Monday was more bad news. Despite total rest over the weekend, my pressure had dropped to 2. Both Dr. Tsai and Dr. Huang were baffled. After several tests and three exams, they finally agreed to ‘wait and see’ how my eye responds this week. I was so grateful, as the thought of another injection made be feel depressed and like giving up. I thin they realized I was nearing the end of my rope with all the intervention.
Yesterday I was cleared to attempt a little bit of stationary cycling, and it was exactly what I needed. Although it was painful after 20 minutes, the idea of sweating due to exercise and NOT from pain meds was intoxicating. I put on my head phones in the spin room at the YMCA, turned off the lights, and threw a towel over my head. I sang out loud and rocked out for 40 delicious minutes. Exercise has been my therapy during this whole process. Triathlon has opened so many doors physically, mentally, and financially for me. To be away from training for nearly three weeks was somewhat akin to torture. I have 4 months to get ready for my first National Championship Race, and the podium is the only place I want to be. Anything else will simply not do.

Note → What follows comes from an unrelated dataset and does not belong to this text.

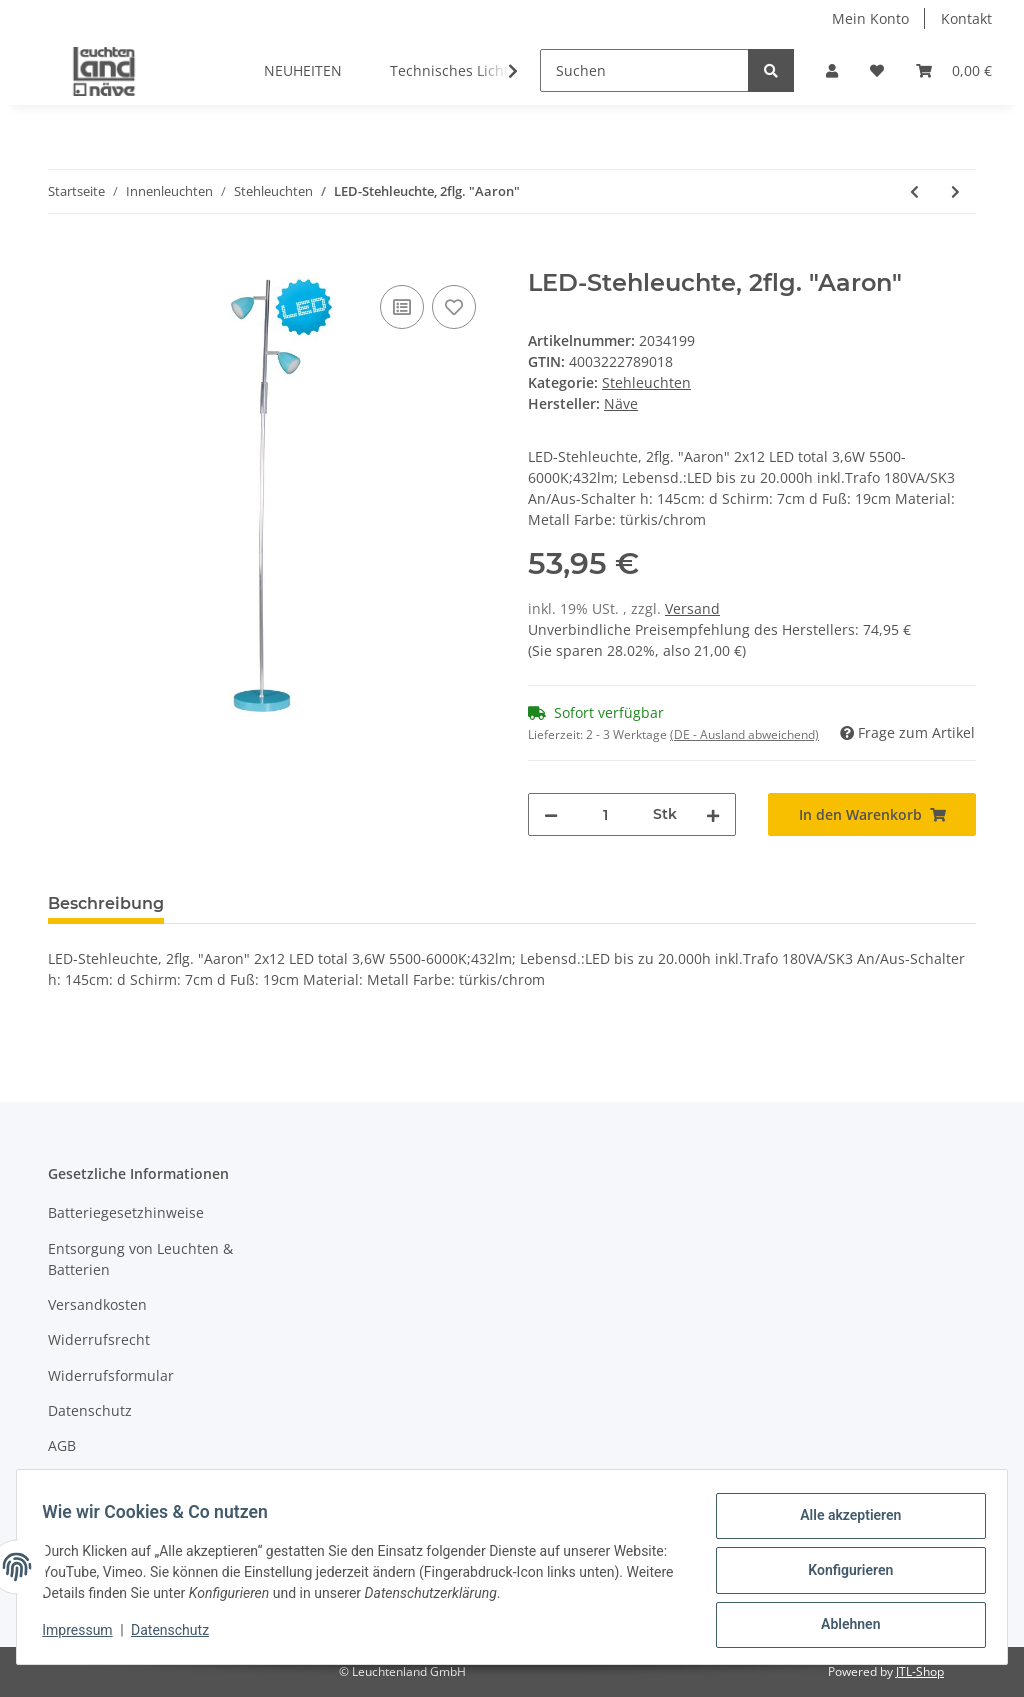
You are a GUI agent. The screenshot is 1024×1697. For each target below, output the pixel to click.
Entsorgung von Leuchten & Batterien (140, 1259)
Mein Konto (870, 18)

Nervously this morning, I opened that eye, afraid that the activity I did yesterday would cause my pressure to drop further. Gratefully, it opened to the same haze and distortion that had been there prior to my little bike ride, and it appeared as though nothing had changed. Everything still appeared like a Salvador Dali painting, and I couldn’t see except shapes of things that may or may not be furniture in my bedroom. My striped curtains had a fantastical bend to their straight lines, as though held out to the side my some invisible force or wind.
Nurse Elvis stirred upon my movement, making his way to the top of the bed for my morning face wash. I giggled as he playfully bowed in front of me, pleased with himself for forcing a giggle from me. As he flipped over with great force onto his back for a tummy rub, I smiled, and said, “Thank you” aloud to Elvis, who replied with a snort, a playful sneeze and a groan as he swam around my comforter on his back in delight. BEST. NURSE. EVER. No matter what happens tomorrow with my sight, I KNOW that today will be great.